_Brief_. Among the entries below, which lines run from the line with "encana dari pembangunan" through the line with "Pirenópolis."? Retype those, both ends included, exactly and without pictures.

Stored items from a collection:
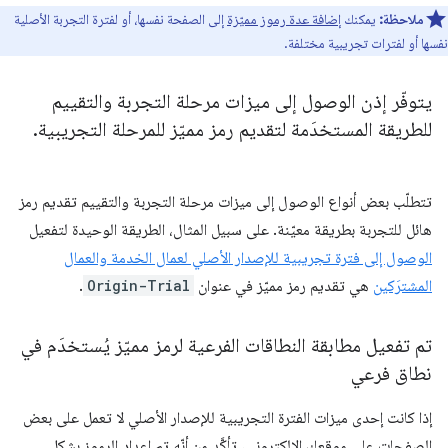
ملاحظة:
يمكنك
إضافة عدة رموز مميّزة
إلى الصفحة نفسها، أو لفترة التجربة الأصلية
نفسها أو لفترات تجريبية مختلفة.
يتوفّر إذن الوصول إلى ميزات مرحلة التجربة والتقييم
للطريقة المستخدَمة لتقديم رمز مميّز للمرحلة التجريبية
.
تتطلّب بعض أنواع الوصول إلى ميزات مرحلة التجربة والتقييم تقديم رمز
هائل للتجربة بطريقة معيّنة. على سبيل المثال، الطريقة الوحيدة لتفعيل
الوصول إلى فترة تجريبية للإصدار الأصلي لعمال الخدمة والعمال
المشترَكين
هي تقديم رمز مميّز في عنوان
Origin-Trial
.
تم تفعيل مطابقة النطاقات الفرعية لرمز مميّز يُستخدَم في
نطاق فرعي
إذا كانت إحدى ميزات الفترة التجريبية للإصدار الأصلي لا تعمل على بعض
الصفحات على موقعك الإلكتروني، تأكَّد من أنّه تم إعداد الرموز بشكل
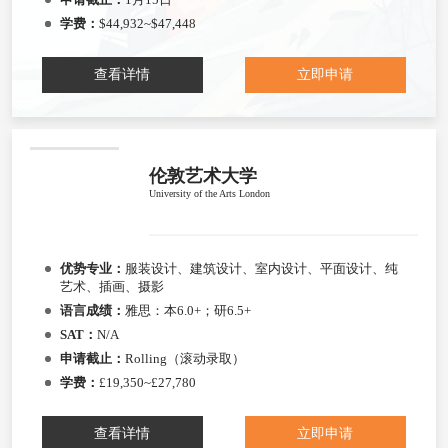
学费：
$44,932~$47,448
查看详情
立即申请
伦敦艺术大学
University of the Arts London
优势专业：
服装设计、建筑设计、室内设计、平面设计、纯
艺术、插画、摄影
语言成绩：
雅思：本6.0+；研6.5+
SAT：
N/A
申请截止：
Rolling（滚动录取）
学费：
£19,350~£27,780
查看详情
立即申请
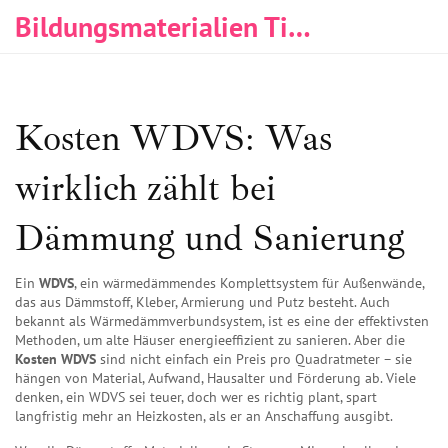
Bildungsmaterialien Tischlerei & Immobilien
Kosten WDVS: Was
wirklich zählt bei
Dämmung und Sanierung
Ein
WDVS
,
ein wärmedämmendes Komplettsystem für Außenwände,
das aus Dämmstoff, Kleber, Armierung und Putz besteht
. Auch
bekannt als
Wärmedämmverbundsystem
, ist es eine der effektivsten
Methoden, um alte Häuser energieeffizient zu sanieren.
Aber die
Kosten WDVS
sind nicht einfach ein Preis pro Quadratmeter – sie
hängen von Material, Aufwand, Hausalter und Förderung ab. Viele
denken, ein WDVS sei teuer, doch wer es richtig plant, spart
langfristig mehr an Heizkosten, als er an Anschaffung ausgibt.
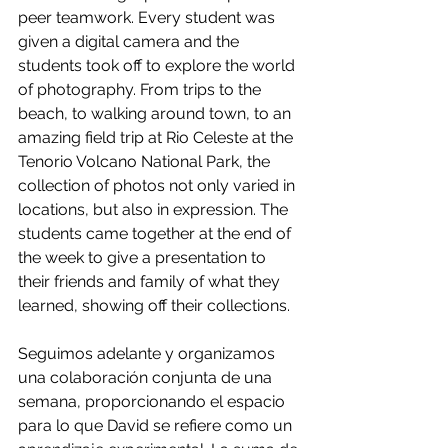
peer teamwork. Every student was 
given a digital camera and the 
students took off to explore the world 
of photography. From trips to the 
beach, to walking around town, to an 
amazing field trip at Rio Celeste at the 
Tenorio Volcano National Park, the 
collection of photos not only varied in 
locations, but also in expression. The 
students came together at the end of 
the week to give a presentation to 
their friends and family of what they 
learned, showing off their collections.
Seguimos adelante y organizamos 
una colaboración conjunta de una 
semana, proporcionando el espacio 
para lo que David se refiere como un 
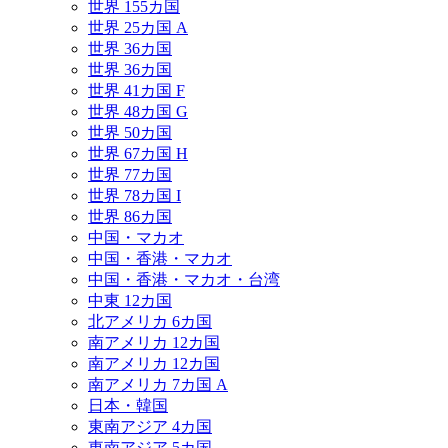
世界 155カ国
世界 25カ国 A
世界 36カ国
世界 36カ国
世界 41カ国 F
世界 48カ国 G
世界 50カ国
世界 67カ国 H
世界 77カ国
世界 78カ国 I
世界 86カ国
中国・マカオ
中国・香港・マカオ
中国・香港・マカオ・台湾
中東 12カ国
北アメリカ 6カ国
南アメリカ 12カ国
南アメリカ 12カ国
南アメリカ 7カ国 A
日本・韓国
東南アジア 4カ国
東南アジア 5カ国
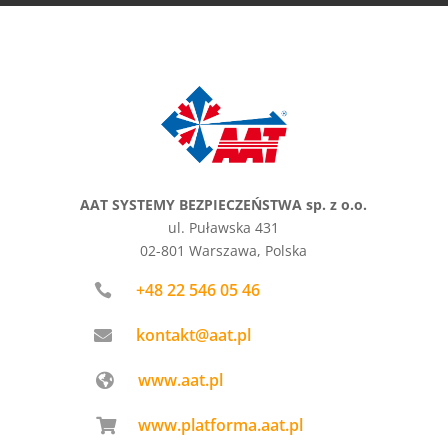
AAT SYSTEMY BEZPIECZEŃSTWA sp. z o.o.
ul. Puławska 431
02-801 Warszawa, Polska
+48 22 546 05 46

kontakt@aat.pl

www.aat.pl

www.platforma.aat.pl

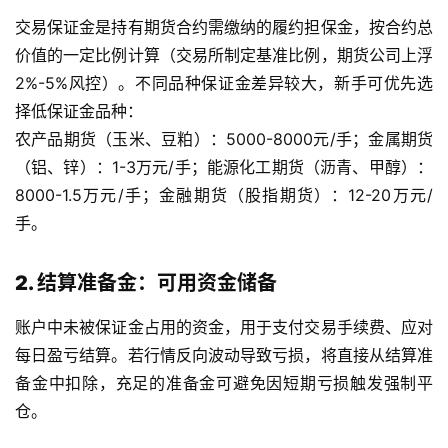
交易保证金是持有期货合约需缴纳的履约担保金，按合约总
价值的一定比例计算（交易所制定基准比例，期货公司上浮
2%-5%风控）。不同品种保证金差异较大，新手可优先选
择低保证金品种：
原
农产品期货（玉米、豆粕）：5000-8000元/手；金属期货
油
期
（铝、锌）：1-3万元/手；能源化工期货（沥青、甲醇）：
货
8000-1.5万元/手；金融期货（股指期货）：12-20万元/
开
手。
户
2. 结算准备金：可用资金储备
原
油
账户中未被保证金占用的资金，用于支付交易手续费、应对
期
每日盈亏结算。若行情反向波动导致亏损，将直接从结算准
货
备金中扣除，充足的准备金可避免因短期亏损触发强制平
直
仓。
播
室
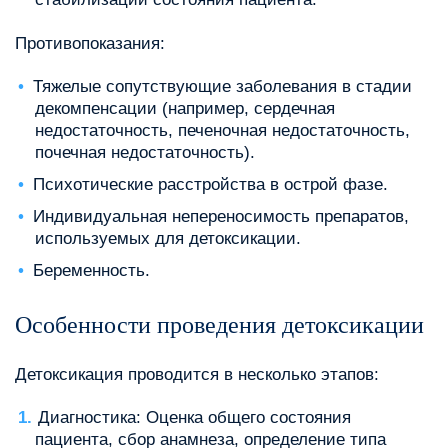
Противопоказания:
Тяжелые сопутствующие заболевания в стадии
декомпенсации (например, сердечная
недостаточность, печеночная недостаточность,
почечная недостаточность).
Психотические расстройства в острой фазе.
Индивидуальная непереносимость препаратов,
используемых для детоксикации.
Беременность.
Особенности проведения детоксикации
Детоксикация проводится в несколько этапов:
Диагностика: Оценка общего состояния
пациента, сбор анамнеза, определение типа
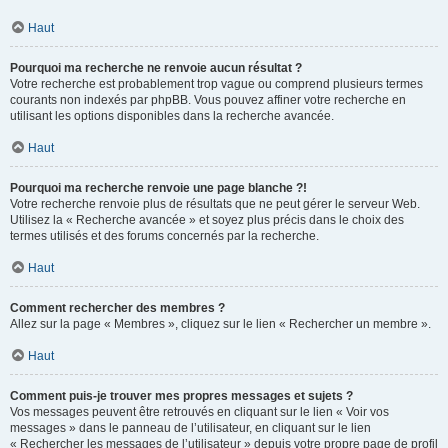
Haut
Pourquoi ma recherche ne renvoie aucun résultat ?
Votre recherche est probablement trop vague ou comprend plusieurs termes
courants non indexés par phpBB. Vous pouvez affiner votre recherche en
utilisant les options disponibles dans la recherche avancée.
Haut
Pourquoi ma recherche renvoie une page blanche ?!
Votre recherche renvoie plus de résultats que ne peut gérer le serveur Web.
Utilisez la « Recherche avancée » et soyez plus précis dans le choix des
termes utilisés et des forums concernés par la recherche.
Haut
Comment rechercher des membres ?
Allez sur la page « Membres », cliquez sur le lien « Rechercher un membre ».
Haut
Comment puis-je trouver mes propres messages et sujets ?
Vos messages peuvent être retrouvés en cliquant sur le lien « Voir vos
messages » dans le panneau de l’utilisateur, en cliquant sur le lien
« Rechercher les messages de l’utilisateur » depuis votre propre page de profil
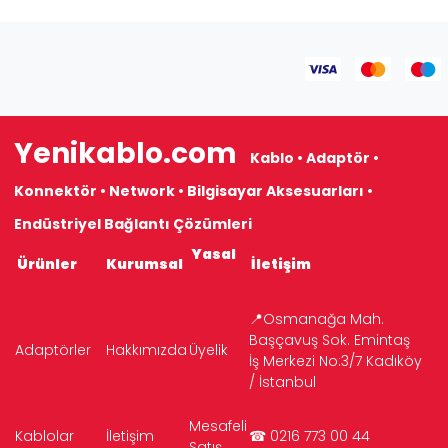
Yenikablo.com
Kablo • Adaptör •
Konnektör • Network • Bilgisayar Aksesuarları •
Endüstriyel Bağlantı Çözümleri
Yasal
Ürünler
Kurumsal
İletişim
📍Osmanağa Mah.
Başçavuş Sok. Emintaş
Adaptörler
Hakkımızda
Üyelik
İş Merkezi No:3/7 Kadıköy
/ İstanbul
Mesafeli
Kablolar
İletişim
☎ 0216 773 00 44
Satış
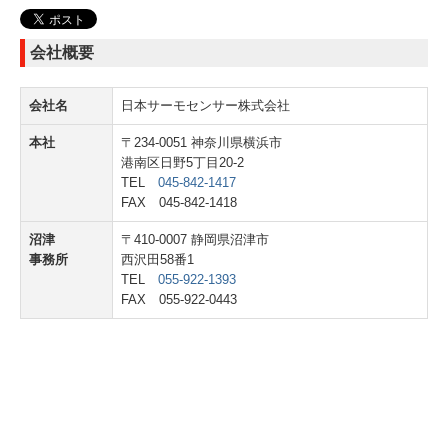
会社概要
会社名
日本サーモセンサー株式会社
本社
〒234-0051 神奈川県横浜市
港南区日野5丁目20-2
TEL
045-842-1417
FAX 045-842-1418
沼津
〒410-0007 静岡県沼津市
事務所
西沢田58番1
TEL
055-922-1393
FAX 055-922-0443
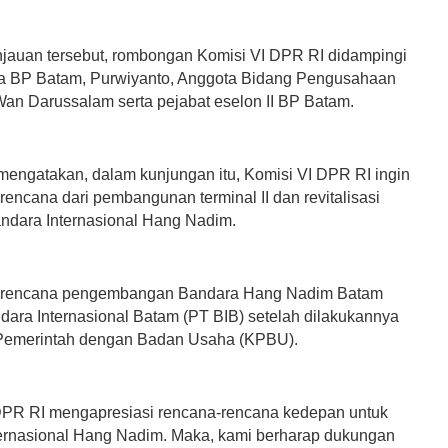
jauan tersebut, rombongan Komisi VI DPR RI didampingi
a BP Batam, Purwiyanto, Anggota Bidang Pengusahaan
an Darussalam serta pejabat eselon II BP Batam.
mengatakan, dalam kunjungan itu, Komisi VI DPR RI ingin
encana dari pembangunan terminal II dan revitalisasi
Bandara Internasional Hang Nadim.
 rencana pengembangan Bandara Hang Nadim Batam
dara Internasional Batam (PT BIB) setelah dilakukannya
Pemerintah dengan Badan Usaha (KPBU).
DPR RI mengapresiasi rencana-rencana kedepan untuk
ernasional Hang Nadim. Maka, kami berharap dukungan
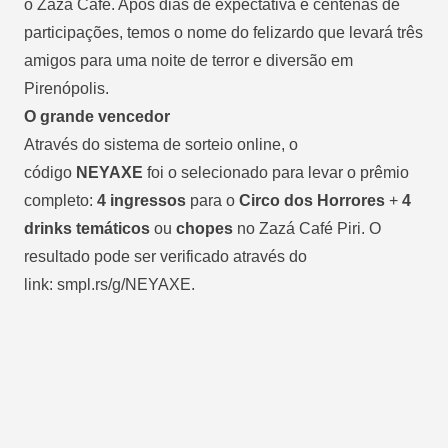
o Zazá Café. Após dias de expectativa e centenas de
participações, temos o nome do felizardo que levará três
amigos para uma noite de terror e diversão em
Pirenópolis.
O grande vencedor
Através do sistema de sorteio online, o
código
NEYAXE
foi o selecionado para levar o prêmio
completo:
4 ingressos
para o
Circo dos Horrores
+
4
drinks temáticos
ou
chopes
no Zazá Café Piri. O
resultado pode ser verificado através do
link:
smpl.rs/g/NEYAXE
.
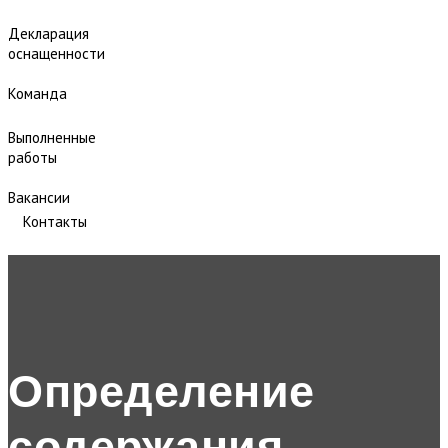
Декларация
оснащенности
Команда
Выполненные
работы
Вакансии
Контакты
Определение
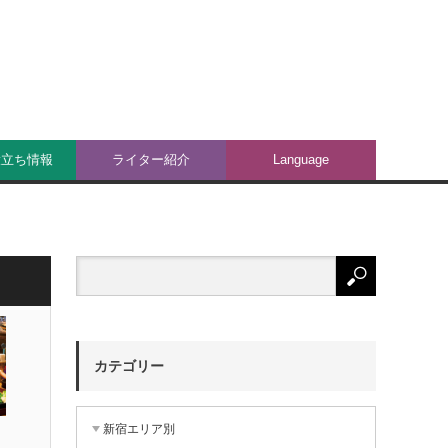
役立ち情報
ライター紹介
Language
カテゴリー
新宿エリア別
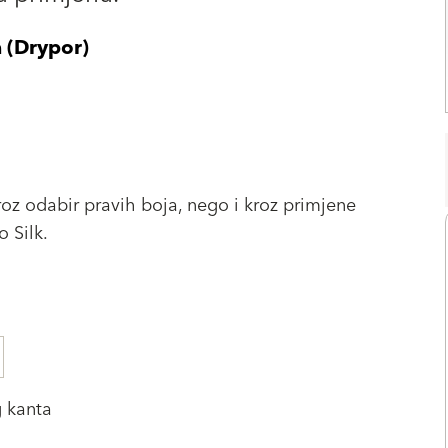
 (Drypor)
roz odabir pravih boja, nego i kroz primjene
 Silk.
g kanta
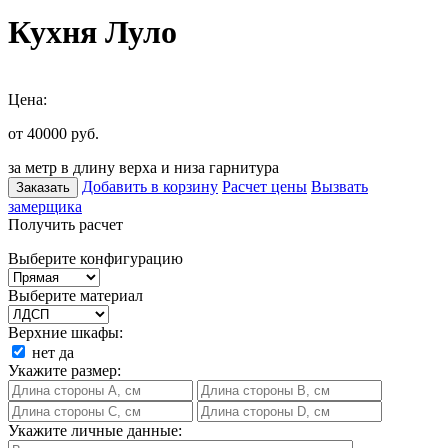
Кухня Луло
Цена:
от 40000
руб.
за метр в длину верха и низа гарнитура
Добавить в корзину
Расчет цены
Вызвать
Заказать
замерщика
Получить расчет
Выберите конфигурацию
Выберите материал
Верхние шкафы:
нет
да
Укажите размер:
Укажите личные данные:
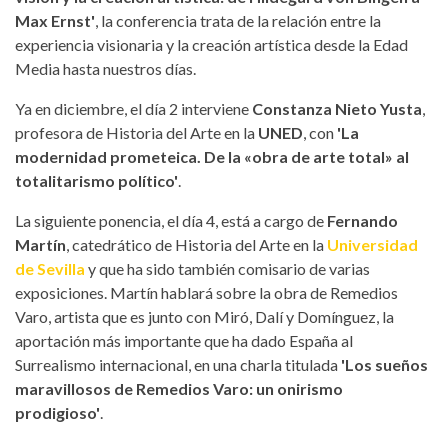
Max Ernst'
, la conferencia trata de la relación entre la
experiencia visionaria y la creación artística desde la Edad
Media hasta nuestros días.
Ya en diciembre, el día 2 interviene
Constanza Nieto Yusta
,
profesora de Historia del Arte en la
UNED
, con
'La
modernidad prometeica. De la «obra de arte total» al
totalitarismo político'
.
La siguiente ponencia, el día 4, está a cargo de
Fernando
Martín
, catedrático de Historia del Arte en la
Universidad
de Sevilla
y que ha sido también comisario de varias
exposiciones. Martín hablará sobre la obra de Remedios
Varo, artista que es junto con Miró, Dalí y Domínguez, la
aportación más importante que ha dado España al
Surrealismo internacional, en una charla titulada
'Los sueños
maravillosos de Remedios Varo: un onirismo
prodigioso'
.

_Answer section_.
encana dari pembangunan terminal II dan revitalisasi
Bandara Internasional Hang Nadim.
 rencana pengembangan Bandara Hang Nadim Batam
dara Internasional Batam (PT BIB) setelah dilakukannya
Pemerintah dengan Badan Usaha (KPBU).
DPR RI mengapresiasi rencana-rencana kedepan untuk
ernasional Hang Nadim. Maka, kami berharap dukungan
o Zazá Café. Após dias de expectativa e centenas de
participações, temos o nome do felizardo que levará três
amigos para uma noite de terror e diversão em
Pirenópolis.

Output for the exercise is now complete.